> WHAT TO PRODUCE: Return, word for word, the lines of the listing below from the one with "JAG48-0142 Nakrętka" through the one with "80354085.02", and no other lines.
- Opening Delimiter -
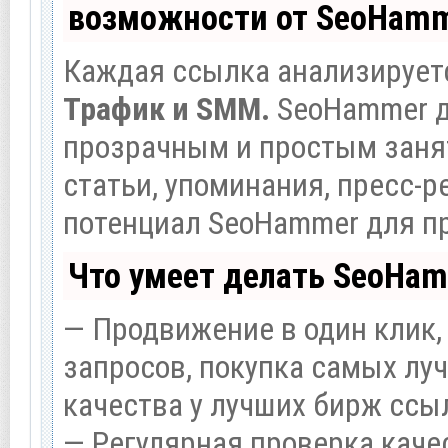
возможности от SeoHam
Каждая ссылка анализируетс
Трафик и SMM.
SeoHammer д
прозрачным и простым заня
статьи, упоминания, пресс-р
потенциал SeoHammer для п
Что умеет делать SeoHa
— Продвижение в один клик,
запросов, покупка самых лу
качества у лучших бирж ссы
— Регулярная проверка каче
- Closing Delimiter -
- Opening Delimiter -
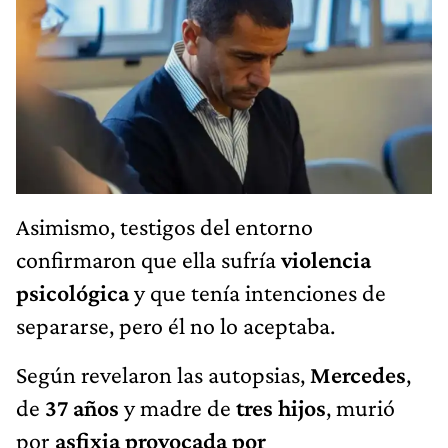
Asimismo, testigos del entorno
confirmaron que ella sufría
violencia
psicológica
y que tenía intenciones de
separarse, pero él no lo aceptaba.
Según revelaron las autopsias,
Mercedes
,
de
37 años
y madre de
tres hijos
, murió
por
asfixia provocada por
- Closing Delimiter -
- Opening Delimiter -
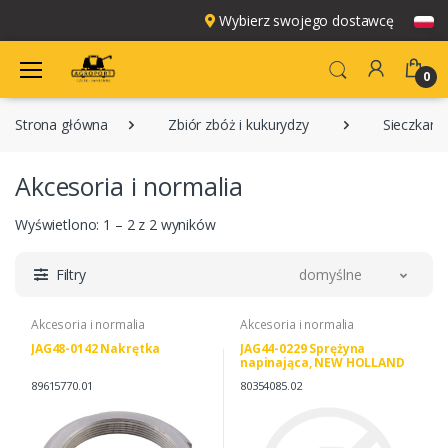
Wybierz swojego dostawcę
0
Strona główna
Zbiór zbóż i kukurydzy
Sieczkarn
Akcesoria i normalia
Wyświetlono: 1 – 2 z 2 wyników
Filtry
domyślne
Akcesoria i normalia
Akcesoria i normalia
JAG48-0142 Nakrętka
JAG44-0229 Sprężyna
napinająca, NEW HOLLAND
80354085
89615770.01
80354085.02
- Closing Delimiter -
> TASK OUTPUT:
JAG48-0142 Nakrętka
JAG44-0229 Sprężyna
napinająca, NEW HOLLAND
80354085
89615770.01
80354085.02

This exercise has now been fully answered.